Quoique je ne sois pas grand nouvelliste, il faut pourtant, madame, que je vous dise des nouvelles de l’Amérique. Il est vrai qu’il n’y a pas de roi Nicolas ; mais il n’en est pas moins vrai que les jésuites sont autant de rois au Paraguai. Le roi d’Espagne envoie quatre vaisseaux de guerre contre les rèvèrends pères. Cela est si vrai que moi, qui vous parle, je fournis ma part d’un de ces quatre vaisseaux. J’étais, je ne sais comment, intéressé dans un navire considérable qui partait pour Bienos-Ayres ; nous l’avons fourni au gouvernement pour transporter des troupes ; et, pour achever le plaisant de cette aventure, ce vaisseau s’appelle le Pascal ; il s’en va combattre la morale relâchée. Cette petite anecdote ne déplaira pas à votre amie[4] : elle ne trouvera pas mauvais que je fasse la guerre aux jésuites, quand je suis en terre hérétique.

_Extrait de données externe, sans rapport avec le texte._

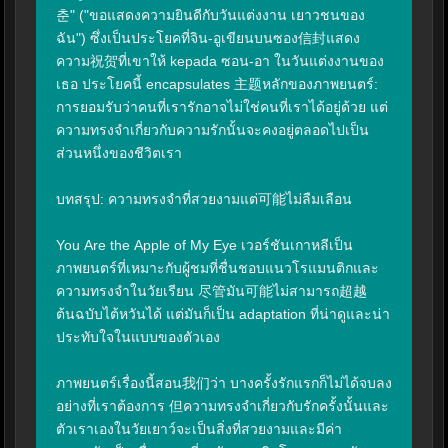
춘" ("ขอแสดงความยินดีกับวันแต่งงาน เยาวชนของ
ฉัน") ซึ่งเป็นประโยคที่จิน-อูเขียนบนซอง信封แสดง
ความ祝贺ที่เขาให้ kepada ซอน-อา ในวันแต่งงานของ
เธอ ประโยคนี้ encapsulates 主题หลักของภาพยนตร์: 
การยอมรับว่าคนที่เรารักอาจไม่ใช่คนที่เราได้อยู่ด้วย แต่
ความทรงจำเกี่ยวกับความรักนั้นจะคงอยู่ตลอดไปเป็น
ส่วนหนึ่งของชีวิตเรา

บทสรุป: ความทรงจำที่สวยงามแต่可能ไม่ลืมเลือน

You Are the Apple of My Eye เวอร์ชันเกาหลีเป็น
ภาพยนตร์ที่เหมาะกับผู้ชมที่ชื่นชอบแนวโรแมนติกและ
ความทรงจำในวัยเรียน 尽管มัน可能ไม่สามารถ超越
ต้นฉบับไต้หวันได้ แต่มันก็เป็น adaptation ที่น่าดูและน่า
ประทับใจในแบบของตัวเอง

ภาพยนตร์เรื่องนี้สอน我们ว่า บางครั้งรักแรกก็ไม่ได้จบลง
อย่างที่เราต้องการ 但ความทรงจำเกี่ยวกับรักครั้งนั้นและ
ตัวเราเองในวัยเยาว์จะเป็นสิ่งที่สวยงามและมีค่า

Avouez, madame, que ma destinée est singulière. Je vous assure que nous regrettons tous les jours, Mme  Denis et moi, que

  1. Le duc de Chartres, et Mlle  d’Orléans, sa sœur, nés en 1750.

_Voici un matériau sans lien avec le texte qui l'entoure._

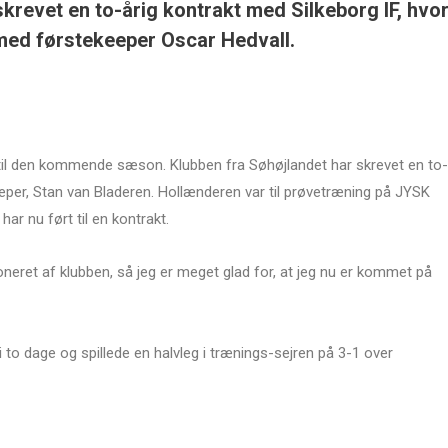
krevet en to-årig kontrakt med Silkeborg IF, hvo
med førstekeeper Oscar Hedvall.
til den kommende sæson. Klubben fra Søhøjlandet har skrevet en to-
eper, Stan van Bladeren. Hollænderen var til prøvetræning på JYSK
 har nu ført til en kontrakt.
oneret af klubben, så jeg er meget glad for, at jeg nu er kommet på
to dage og spillede en halvleg i trænings-sejren på 3-1 over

  2. Jeanne-Louise-Constance, fille du duc d’Aumont. Sa mère était morte de la petite vérole en 1753. Née en 1731, mariée, en 1747, à Gab.-L.-F. de Neuville, duc de Villeroi, dont le père était mort de la même maladie vers la fin de 1732.
  3. Marchande de modes.
  4. Mme  de Brumath.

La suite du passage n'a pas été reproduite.